Friday 11 May 2007

DW Review: The Last Dodo

Second book in this set: The Last Dodo by Jacqueline Rayner. You can read the real story of the last dodo courtesy of Richard Dawkins.

This is very similar to Jac's other book, The Stone Rose, in which this is really many small stories stiched together. The main story is about the MOTLO, or Museum of the Last Ones (which should make the acronym MotLO, but never mind). The museum can detect when there is just one of a species left and send agents to pick it up. Even when the species dies out rather quickly (as with the dodo in the preliminary chapter). And appearantly without the aid of time travel, and yet with instantenous teleportation between planets, which I just completely don't get (but then, I know real world science).

There are also more than a few references to past DW stories, including the old series, and even the previous book Made of Steel! And yet, given the ("""surprising""") revelation of Gridlock, somehow Jac has the Doctor register as the last of the Time Lords. Could be a mix-up or point to something very interesting. (I'm more of the 'Jac didn't school' opinion, but that won't stop the theorising!)

The characters weren't at all well developed and only distinguishable as names and half-dimensional personalities.
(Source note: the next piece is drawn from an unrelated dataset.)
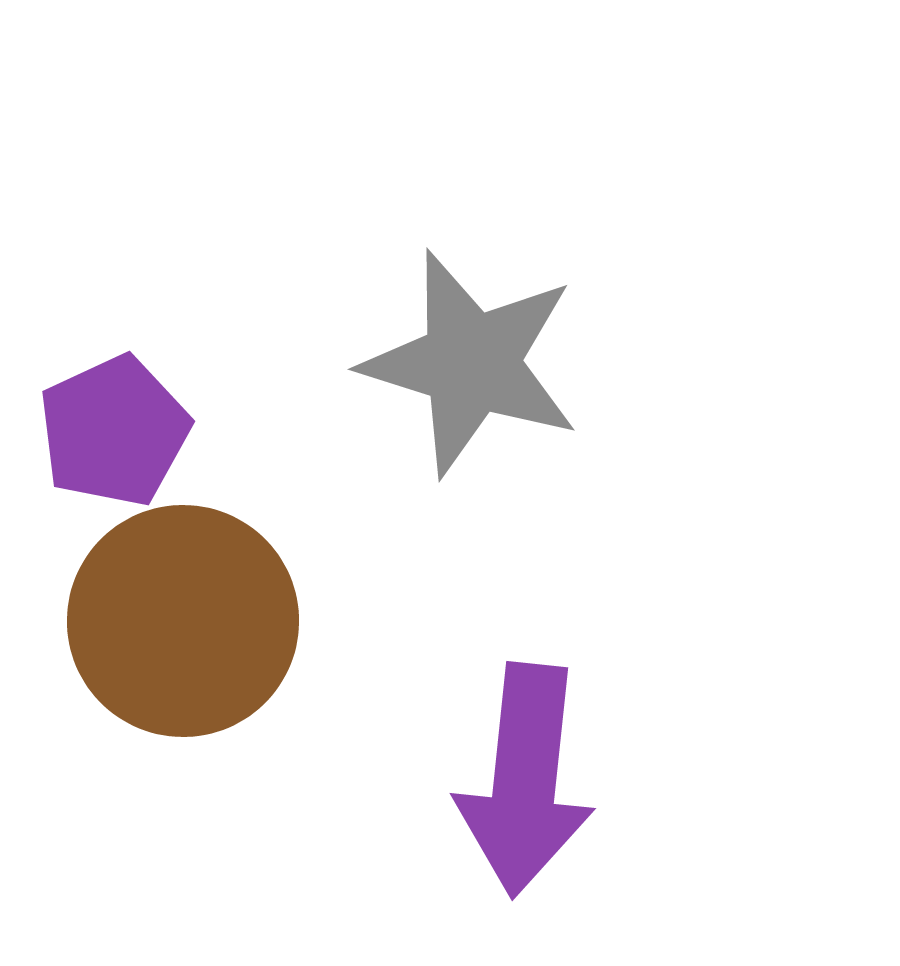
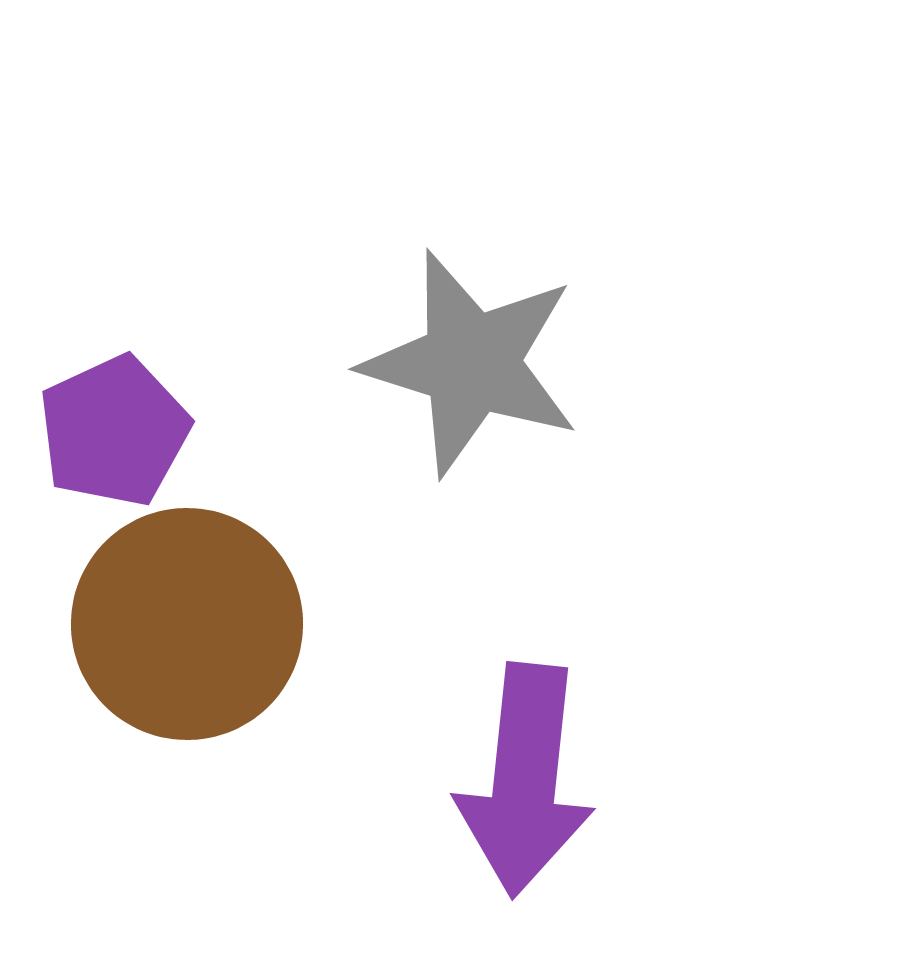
brown circle: moved 4 px right, 3 px down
Albert is a curio, I'm not sure what the sudden insertion of the 'Friendly Fireman' was about given the role (albeit minor one in one of the small stories) that he plays. Martha gets a chance to narrate some of the book, and Jac inserts sections and totals from The I-Spyder Book of Earth Creatures to compliment her journey and drive home the moral about species extinction. It's an odd narrative choice, and even odder when the supposed values aren't reflected properly on the list, leading one to wonder about revisions and editorial issues.

It'd be nice to see Jac do a proper full book, but between these and her Benny books, I'm not entirely sure she's capable of it.

Order: Take your pick. Between The Lazarus Experiment and 42, why not?